A musician has fulfilled his lifetime ambition to conduct the Black Dyke Band – despite being paralysed from the neck down.
Clarence Adoo worked as a professional trumpet player until a horrific car accident 15 years ago left him with a broken spine.
But he refused to let his disability ruin his dreams and, as the only totally paralysed conductor in the world, has come up with a way to direct the talented musicians – using just his eyes, facial expression and movement.
Mr Adoo, 50, has also started playing in a quartet after composer Rolf Gehlhaar designed him a unique instrument that he could play. The Headspace, the only one of its kind in the world, is a computer-based "virtual" instrument that Mr Adoo wears on his head and uses his breath to operate.
He has now reached a new milestone in his career by conducting the world-famous Yorkshire-based Black Dyke Band for a piece during their concert at Halifax Minster.
Mr Adoo, who lives in Newcastle, said: "I never dreamt when I was a young boy that I could be conducting arguably the best brass band in the world.
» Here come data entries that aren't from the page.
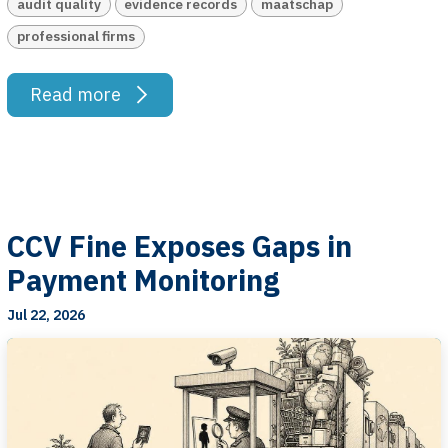
audit quality
evidence records
maatschap
professional firms
Read more
CCV Fine Exposes Gaps in
Payment Monitoring
Jul 22, 2026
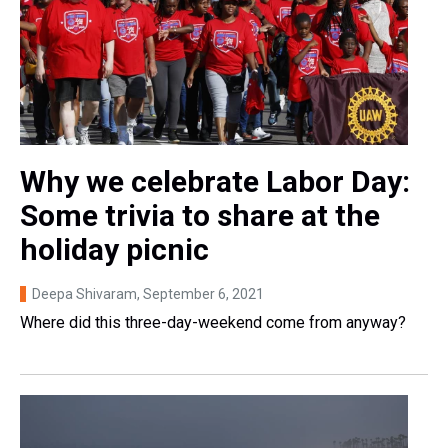
Why we celebrate Labor Day:
Some trivia to share at the
holiday picnic
Deepa Shivaram
, September 6, 2021
Where did this three-day-weekend come from anyway?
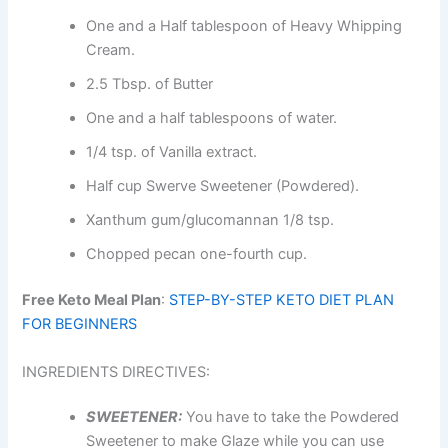
One and a Half tablespoon of Heavy Whipping
Cream.
2.5 Tbsp. of Butter
One and a half tablespoons of water.
1/4 tsp. of Vanilla extract.
Half cup Swerve Sweetener (Powdered).
Xanthum gum/glucomannan 1/8 tsp.
Chopped pecan one-fourth cup.
Free Keto Meal Plan
:
STEP-BY-STEP KETO DIET PLAN
FOR BEGINNERS
INGREDIENTS DIRECTIVES:
SWEETENER:
You have to take the Powdered
Sweetener to make Glaze while you can use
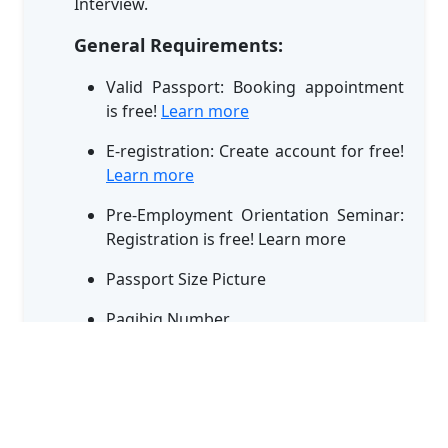
Interview.
General Requirements:
Valid Passport: Booking appointment
is free!
Learn more
E-registration: Create account for free!
Learn more
Pre-Employment Orientation Seminar:
Registration is free! Learn more
Passport Size Picture
Pagibig Number
NBI Clearance - more than 6 months
validity
Diploma (If available)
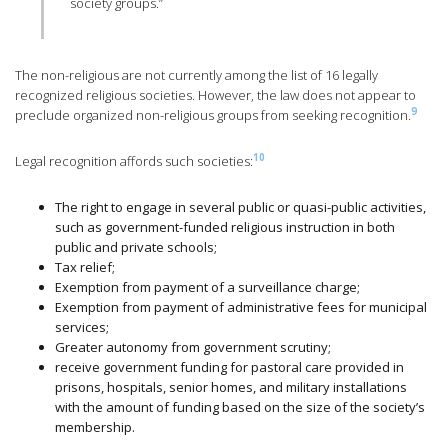
society groups.”
The non-religious are not currently among the list of 16 legally
recognized religious societies. However, the law does not appear to
9
preclude organized non-religious groups from seeking recognition.
10
Legal recognition affords such societies:
The right to engage in several public or quasi-public activities,
such as government-funded religious instruction in both
public and private schools;
Tax relief;
Exemption from payment of a surveillance charge;
Exemption from payment of administrative fees for municipal
services;
Greater autonomy from government scrutiny;
receive government funding for pastoral care provided in
prisons, hospitals, senior homes, and military installations
with the amount of funding based on the size of the society’s
membership.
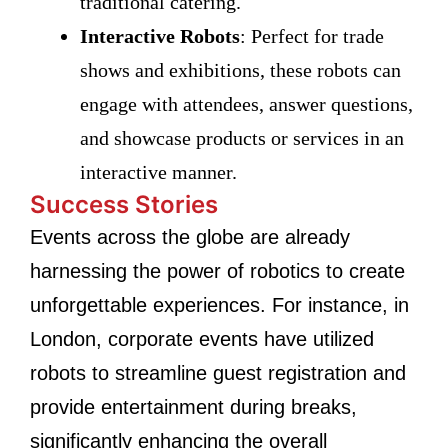
traditional catering.
Interactive Robots
: Perfect for trade
shows and exhibitions, these robots can
engage with attendees, answer questions,
and showcase products or services in an
interactive manner.
Success Stories
Events across the globe are already
harnessing the power of robotics to create
unforgettable experiences. For instance, in
London, corporate events have utilized
robots to streamline guest registration and
provide entertainment during breaks,
significantly enhancing the overall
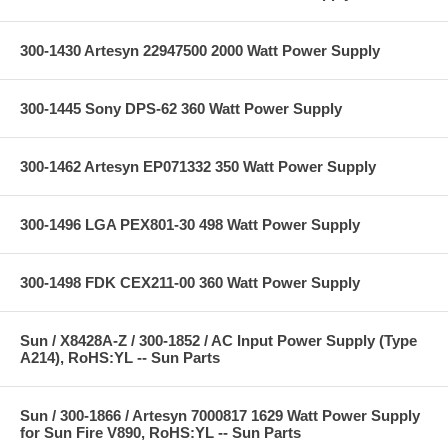
300-1430 Artesyn 22947500 2000 Watt Power Supply
300-1445 Sony DPS-62 360 Watt Power Supply
300-1462 Artesyn EP071332 350 Watt Power Supply
300-1496 LGA PEX801-30 498 Watt Power Supply
300-1498 FDK CEX211-00 360 Watt Power Supply
Sun / X8428A-Z / 300-1852 / AC Input Power Supply (Type
A214), RoHS:YL -- Sun Parts
Sun / 300-1866 / Artesyn 7000817 1629 Watt Power Supply
for Sun Fire V890, RoHS:YL -- Sun Parts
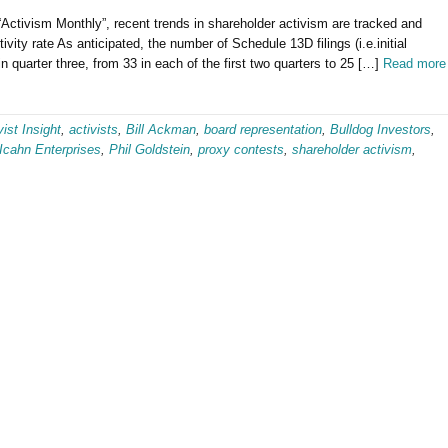
m “Activism Monthly”, recent trends in shareholder activism are tracked and
vity rate As anticipated, the number of Schedule 13D filings (i.e.initial
 in quarter three, from 33 in each of the first two quarters to 25 […]
Read more
vist Insight
,
activists
,
Bill Ackman
,
board representation
,
Bulldog Investors
,
Icahn Enterprises
,
Phil Goldstein
,
proxy contests
,
shareholder activism
,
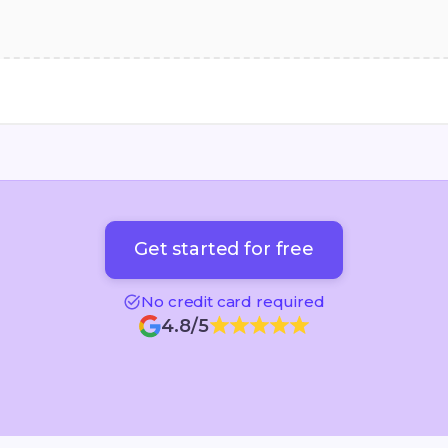
Get started for free
Get started for free
No credit card required
4.8/5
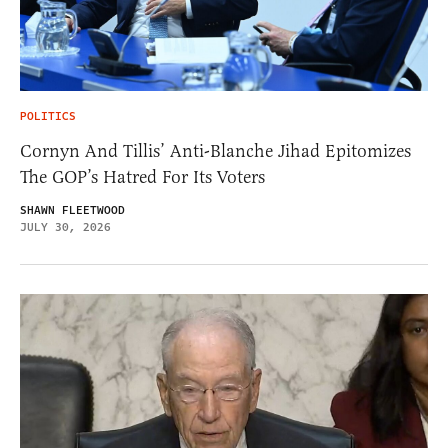
POLITICS
Cornyn And Tillis’ Anti-Blanche Jihad Epitomizes
The GOP’s Hatred For Its Voters
SHAWN FLEETWOOD
JULY 30, 2026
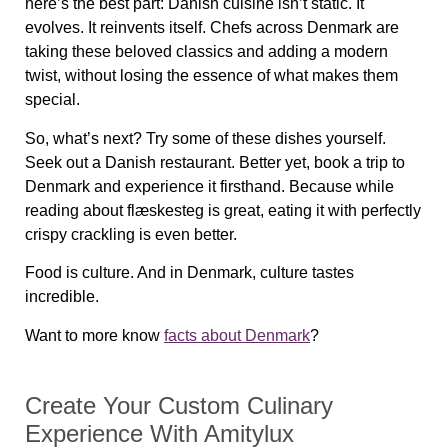
here’s the best part: Danish cuisine isn’t static. It
evolves. It reinvents itself. Chefs across Denmark are
taking these beloved classics and adding a modern
twist, without losing the essence of what makes them
special.
So, what’s next? Try some of these dishes yourself.
Seek out a Danish restaurant. Better yet, book a trip to
Denmark and experience it firsthand. Because while
reading about
flæskesteg
is great, eating it with perfectly
crispy crackling is even better.
Food is culture. And in Denmark, culture tastes
incredible.
Want to more know
facts about Denmark
?
Create Your Custom Culinary
Experience With Amitylux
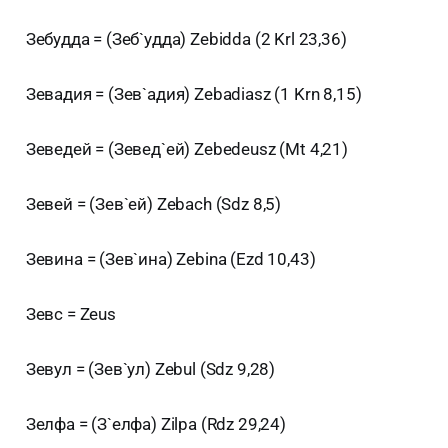
Зебудда = (Зеб`удда) Zebidda (2 Krl 23,36)
Зевадия = (Зев`адия) Zebadiasz (1 Krn 8,15)
Зеведей = (Зевед`ей) Zebedeusz (Mt 4,21)
Зевей = (Зев`ей) Zebach (Sdz 8,5)
Зевина = (Зев`ина) Zebina (Ezd 10,43)
Зевс = Zeus
Зевул = (Зев`ул) Zebul (Sdz 9,28)
Зелфа = (З`елфа) Zilpa (Rdz 29,24)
But when I was in hospital I realised I had two choices, I could either sit around and mope or dust myself off and see what was possible.
"I knew I would never play five-a-side football again but I don't look at what I can't do, I look at what I can do. And what I have done here is amazing. I was so thrilled to be asked."
Mr Adoo generally conducts smaller bands but he has used a baton attached to his head when he has conducted a larger orchestra.
He said: "Sometimes, there's a group on my right and my left that I want to indicate to and I'll have to lean to one side and blink my eyes for the other.
"Sometimes I have to use different things, so my facial expression becomes very relevant."